__Exercise instructions__:
The data below holds the lines to copy: everything from the line containing "que ficará marcada" to the line containing "vencedoras levarão R$", both ends included, set down exactly.

__Records for the task__:
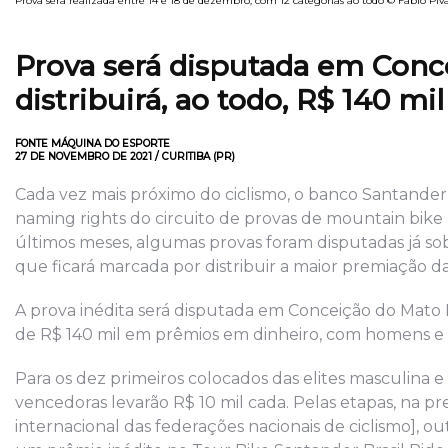
Prova será realizada entre 14 e 18 de dezembro, com 12 categorias ao todo © Fábio Piva
Prova será disputada em Conc
distribuirá, ao todo, R$ 140 mil
FONTE MÁQUINA DO ESPORTE
27 DE NOVEMBRO DE 2021 / CURITIBA (PR)
Cada vez mais próximo do ciclismo, o banco Santander
naming rights do circuito de provas de mountain bike
últimos meses, algumas provas foram disputadas já sob
que ficará marcada por distribuir a maior premiação da 
A prova inédita será disputada em Conceição do Mato D
de R$ 140 mil em prêmios em dinheiro, com homens e 
Para os dez primeiros colocados das elites masculina e
vencedoras levarão R$ 10 mil cada. Pelas etapas, na pr
internacional das federações nacionais de ciclismo], ou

__Exercise answer__:
que ficará marcada por distribuir a maior premiação da 
A prova inédita será disputada em Conceição do Mato D
de R$ 140 mil em prêmios em dinheiro, com homens e 
Para os dez primeiros colocados das elites masculina e
vencedoras levarão R$ 10 mil cada. Pelas etapas, na pr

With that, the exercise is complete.